Dzisiaj Bili jest już ostrzyżony, nareszcie może swobodnie się poruszać, swobodnie jeść, nareszcie może zobaczyć otaczający go świat! A my nadal nie możemy nadziwić się ludzkiej bezmyślności i bezduszności…
Jeszcze jeden dowód na to, że są ludzie którzy w ogóle nie powinni mieć w domu psa czy innego zwierzaka. Ja jestem zszokowany poziomem bezmyślności, inteligencji i braku wrażliwości tych niby opiekunów biednego psa. Przecież wystarczy spojrzeć nawet na zdjęcia tego psa a już chciałoby mu się pomóc. No ale dzięki pomocy pracowników schroniska pies wreszcie zaczął normalnie wyglądać jak widać na zdjęciu.
Czy schronisko może wszcząć procedury zmierzające do ukarania właściciela za zaniedbanie i wieloletnie cierpienia tego psa? To się w głowie nie mieści...

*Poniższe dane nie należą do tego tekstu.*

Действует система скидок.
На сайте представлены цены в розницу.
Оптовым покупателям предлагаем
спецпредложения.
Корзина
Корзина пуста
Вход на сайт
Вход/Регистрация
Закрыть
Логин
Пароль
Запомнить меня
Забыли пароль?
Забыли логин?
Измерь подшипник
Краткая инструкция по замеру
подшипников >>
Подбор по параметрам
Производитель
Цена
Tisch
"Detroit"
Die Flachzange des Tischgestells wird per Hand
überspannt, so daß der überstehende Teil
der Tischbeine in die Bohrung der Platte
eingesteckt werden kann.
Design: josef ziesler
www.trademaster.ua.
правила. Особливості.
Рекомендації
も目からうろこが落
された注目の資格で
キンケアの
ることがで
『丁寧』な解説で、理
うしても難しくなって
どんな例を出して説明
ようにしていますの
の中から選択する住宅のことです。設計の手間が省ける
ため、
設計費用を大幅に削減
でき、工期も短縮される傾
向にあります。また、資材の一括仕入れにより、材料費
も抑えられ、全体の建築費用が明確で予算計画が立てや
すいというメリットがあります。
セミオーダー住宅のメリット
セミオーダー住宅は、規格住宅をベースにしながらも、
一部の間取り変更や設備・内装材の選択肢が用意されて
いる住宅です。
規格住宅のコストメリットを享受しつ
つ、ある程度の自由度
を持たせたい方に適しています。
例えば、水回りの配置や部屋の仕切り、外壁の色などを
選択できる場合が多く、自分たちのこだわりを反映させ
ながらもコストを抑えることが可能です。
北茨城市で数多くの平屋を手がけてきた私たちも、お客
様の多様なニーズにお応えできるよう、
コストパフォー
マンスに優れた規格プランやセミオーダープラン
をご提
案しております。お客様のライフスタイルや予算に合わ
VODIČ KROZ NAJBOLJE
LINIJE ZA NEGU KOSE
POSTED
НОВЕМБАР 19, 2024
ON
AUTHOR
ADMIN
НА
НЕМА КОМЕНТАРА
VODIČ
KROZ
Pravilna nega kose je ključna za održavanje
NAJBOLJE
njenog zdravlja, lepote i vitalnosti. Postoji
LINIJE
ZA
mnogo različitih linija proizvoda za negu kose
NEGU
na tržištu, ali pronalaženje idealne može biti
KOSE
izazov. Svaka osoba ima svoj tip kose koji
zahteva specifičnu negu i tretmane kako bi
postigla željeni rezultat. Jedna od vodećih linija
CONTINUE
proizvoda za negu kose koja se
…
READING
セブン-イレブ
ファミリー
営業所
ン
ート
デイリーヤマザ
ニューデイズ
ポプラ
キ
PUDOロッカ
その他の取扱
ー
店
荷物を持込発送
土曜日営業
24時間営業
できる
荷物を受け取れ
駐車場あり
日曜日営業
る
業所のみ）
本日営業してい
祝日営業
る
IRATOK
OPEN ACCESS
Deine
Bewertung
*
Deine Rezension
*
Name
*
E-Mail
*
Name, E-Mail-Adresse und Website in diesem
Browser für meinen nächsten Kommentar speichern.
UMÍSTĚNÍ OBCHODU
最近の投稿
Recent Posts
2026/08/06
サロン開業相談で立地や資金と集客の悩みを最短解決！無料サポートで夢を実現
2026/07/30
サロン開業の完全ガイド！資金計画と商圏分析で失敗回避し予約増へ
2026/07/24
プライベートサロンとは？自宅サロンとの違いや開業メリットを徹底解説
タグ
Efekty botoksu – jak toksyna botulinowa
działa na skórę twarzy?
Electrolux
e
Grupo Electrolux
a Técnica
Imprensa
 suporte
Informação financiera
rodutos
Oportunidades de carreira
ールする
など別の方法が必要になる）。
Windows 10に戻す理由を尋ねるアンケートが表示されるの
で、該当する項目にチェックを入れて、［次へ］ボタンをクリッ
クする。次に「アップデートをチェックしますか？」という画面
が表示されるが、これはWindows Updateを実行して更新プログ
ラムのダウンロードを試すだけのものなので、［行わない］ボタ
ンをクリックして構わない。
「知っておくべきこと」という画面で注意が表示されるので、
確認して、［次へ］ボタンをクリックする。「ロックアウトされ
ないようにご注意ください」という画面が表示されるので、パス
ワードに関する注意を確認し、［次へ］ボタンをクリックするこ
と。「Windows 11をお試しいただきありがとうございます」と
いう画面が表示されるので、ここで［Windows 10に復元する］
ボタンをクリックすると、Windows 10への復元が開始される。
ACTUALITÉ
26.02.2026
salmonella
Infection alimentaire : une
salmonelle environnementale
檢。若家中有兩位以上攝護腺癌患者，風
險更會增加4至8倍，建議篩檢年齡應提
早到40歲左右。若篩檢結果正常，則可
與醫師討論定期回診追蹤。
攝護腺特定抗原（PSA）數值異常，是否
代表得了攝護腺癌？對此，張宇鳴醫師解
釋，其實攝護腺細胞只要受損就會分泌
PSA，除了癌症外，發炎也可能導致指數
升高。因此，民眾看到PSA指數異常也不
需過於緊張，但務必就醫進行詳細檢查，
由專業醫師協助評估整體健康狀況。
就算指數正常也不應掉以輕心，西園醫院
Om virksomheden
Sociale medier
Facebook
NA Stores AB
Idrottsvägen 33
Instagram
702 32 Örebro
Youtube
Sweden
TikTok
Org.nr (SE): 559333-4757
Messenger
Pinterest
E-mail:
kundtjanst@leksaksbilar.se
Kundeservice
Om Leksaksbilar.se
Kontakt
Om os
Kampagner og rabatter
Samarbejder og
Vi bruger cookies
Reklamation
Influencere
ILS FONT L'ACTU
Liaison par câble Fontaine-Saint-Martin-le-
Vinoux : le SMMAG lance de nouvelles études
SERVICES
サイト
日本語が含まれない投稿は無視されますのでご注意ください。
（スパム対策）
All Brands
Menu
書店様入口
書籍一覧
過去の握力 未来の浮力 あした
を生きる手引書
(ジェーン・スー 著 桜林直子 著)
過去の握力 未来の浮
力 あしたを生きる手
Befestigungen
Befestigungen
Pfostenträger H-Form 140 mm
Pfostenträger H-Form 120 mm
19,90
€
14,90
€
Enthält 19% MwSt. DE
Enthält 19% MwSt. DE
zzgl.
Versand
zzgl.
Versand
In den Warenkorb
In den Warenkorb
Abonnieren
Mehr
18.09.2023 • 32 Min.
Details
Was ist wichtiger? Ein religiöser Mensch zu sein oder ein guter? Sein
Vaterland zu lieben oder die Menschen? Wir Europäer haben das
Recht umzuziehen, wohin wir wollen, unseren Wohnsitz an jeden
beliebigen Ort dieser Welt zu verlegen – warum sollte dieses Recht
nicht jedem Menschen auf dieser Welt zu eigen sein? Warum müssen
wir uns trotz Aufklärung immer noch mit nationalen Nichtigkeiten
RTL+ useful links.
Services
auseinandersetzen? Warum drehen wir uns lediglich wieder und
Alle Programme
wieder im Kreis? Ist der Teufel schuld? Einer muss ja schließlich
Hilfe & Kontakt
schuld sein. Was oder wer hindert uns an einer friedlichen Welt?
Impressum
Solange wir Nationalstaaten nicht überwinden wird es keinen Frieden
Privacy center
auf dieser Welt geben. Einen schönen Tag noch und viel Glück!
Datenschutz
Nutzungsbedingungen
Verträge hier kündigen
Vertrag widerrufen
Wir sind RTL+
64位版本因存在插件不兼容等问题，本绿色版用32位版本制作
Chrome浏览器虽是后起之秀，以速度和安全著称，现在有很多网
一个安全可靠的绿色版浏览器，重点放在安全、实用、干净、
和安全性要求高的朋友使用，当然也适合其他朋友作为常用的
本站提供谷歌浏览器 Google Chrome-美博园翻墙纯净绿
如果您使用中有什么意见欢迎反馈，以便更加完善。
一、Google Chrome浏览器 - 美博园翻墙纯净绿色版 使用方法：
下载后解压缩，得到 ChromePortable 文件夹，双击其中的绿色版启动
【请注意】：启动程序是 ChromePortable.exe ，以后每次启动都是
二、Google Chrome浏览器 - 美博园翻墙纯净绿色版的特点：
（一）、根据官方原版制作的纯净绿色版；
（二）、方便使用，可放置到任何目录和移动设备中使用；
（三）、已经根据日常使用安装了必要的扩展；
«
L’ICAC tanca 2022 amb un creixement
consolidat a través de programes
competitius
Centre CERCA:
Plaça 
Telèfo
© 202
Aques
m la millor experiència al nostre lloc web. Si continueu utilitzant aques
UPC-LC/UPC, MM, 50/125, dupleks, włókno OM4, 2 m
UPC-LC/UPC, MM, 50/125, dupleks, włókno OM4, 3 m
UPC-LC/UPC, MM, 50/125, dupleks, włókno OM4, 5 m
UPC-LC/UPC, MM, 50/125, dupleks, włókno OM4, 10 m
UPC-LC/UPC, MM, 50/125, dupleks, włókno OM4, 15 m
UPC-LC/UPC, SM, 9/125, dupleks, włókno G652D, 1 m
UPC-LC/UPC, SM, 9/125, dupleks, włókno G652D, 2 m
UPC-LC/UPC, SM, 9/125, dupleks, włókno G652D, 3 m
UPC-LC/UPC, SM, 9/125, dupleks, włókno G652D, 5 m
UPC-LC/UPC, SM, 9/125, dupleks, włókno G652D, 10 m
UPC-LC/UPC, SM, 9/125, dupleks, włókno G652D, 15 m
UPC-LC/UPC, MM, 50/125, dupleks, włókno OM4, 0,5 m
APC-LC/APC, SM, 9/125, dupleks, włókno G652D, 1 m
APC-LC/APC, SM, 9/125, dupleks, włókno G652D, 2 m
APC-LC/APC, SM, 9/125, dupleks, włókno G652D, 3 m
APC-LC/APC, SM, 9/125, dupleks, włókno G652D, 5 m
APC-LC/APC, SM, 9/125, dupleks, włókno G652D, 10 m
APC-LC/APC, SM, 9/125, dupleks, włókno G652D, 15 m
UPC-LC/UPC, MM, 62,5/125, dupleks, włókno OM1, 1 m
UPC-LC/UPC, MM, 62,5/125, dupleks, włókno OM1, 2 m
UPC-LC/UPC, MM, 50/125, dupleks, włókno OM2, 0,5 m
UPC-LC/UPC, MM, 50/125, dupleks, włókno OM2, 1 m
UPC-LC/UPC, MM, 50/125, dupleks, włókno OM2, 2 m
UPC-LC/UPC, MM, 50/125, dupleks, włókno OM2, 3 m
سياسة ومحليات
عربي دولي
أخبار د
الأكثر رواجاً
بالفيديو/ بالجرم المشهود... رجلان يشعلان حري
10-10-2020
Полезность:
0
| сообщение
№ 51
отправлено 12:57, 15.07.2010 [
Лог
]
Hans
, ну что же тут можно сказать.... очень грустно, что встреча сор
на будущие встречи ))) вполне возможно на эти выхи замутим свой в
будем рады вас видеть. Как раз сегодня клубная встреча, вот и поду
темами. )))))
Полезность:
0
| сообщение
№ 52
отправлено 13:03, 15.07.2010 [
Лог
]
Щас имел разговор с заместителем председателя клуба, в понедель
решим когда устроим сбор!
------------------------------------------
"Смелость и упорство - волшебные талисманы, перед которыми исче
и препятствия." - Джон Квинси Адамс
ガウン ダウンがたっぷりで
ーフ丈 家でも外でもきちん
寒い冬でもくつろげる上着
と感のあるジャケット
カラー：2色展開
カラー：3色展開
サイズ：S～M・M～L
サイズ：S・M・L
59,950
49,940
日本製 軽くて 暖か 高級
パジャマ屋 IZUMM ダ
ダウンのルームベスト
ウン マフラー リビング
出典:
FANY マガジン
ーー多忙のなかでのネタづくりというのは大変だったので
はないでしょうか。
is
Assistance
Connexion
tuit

Drodzy Czytelnicy ! Ten niby-groźny piesek poleca się do adopcji ! Może znajdzie się Ktoś, kto go przygarnie i pokaże, że człowiek to nie tylko zło i cierpienie ?
A teraz pora na wizyte tej pani u fryzjera i na łysa tą idiotkę !
Czy ta pani zostanie ukarana??
Boże jak można nie zadbać o takiego pieska! Mam nadzieje że ta Pani zostanie ukarana! Zwierzęta też potrzebują miłości i higieny!